**ASSIGNMENT:** Return the listing exactly, please; no pictures.

**INFORMATION SUPPLIED:**
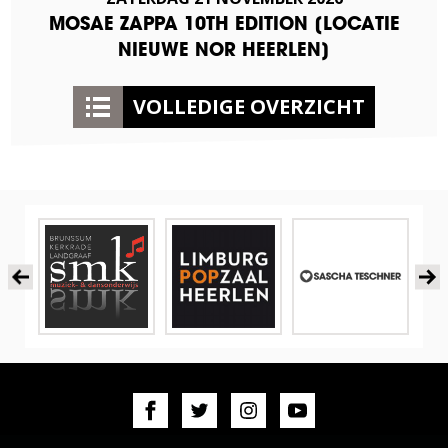
MOSAE ZAPPA 10TH EDITION [LOCATIE
NIEUWE NOR HEERLEN]
VOLLEDIGE OVERZICHT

**ANSWER SECTION:**
MOSAE ZAPPA 10TH EDITION [LOCATIE
NIEUWE NOR HEERLEN]
VOLLEDIGE OVERZICHT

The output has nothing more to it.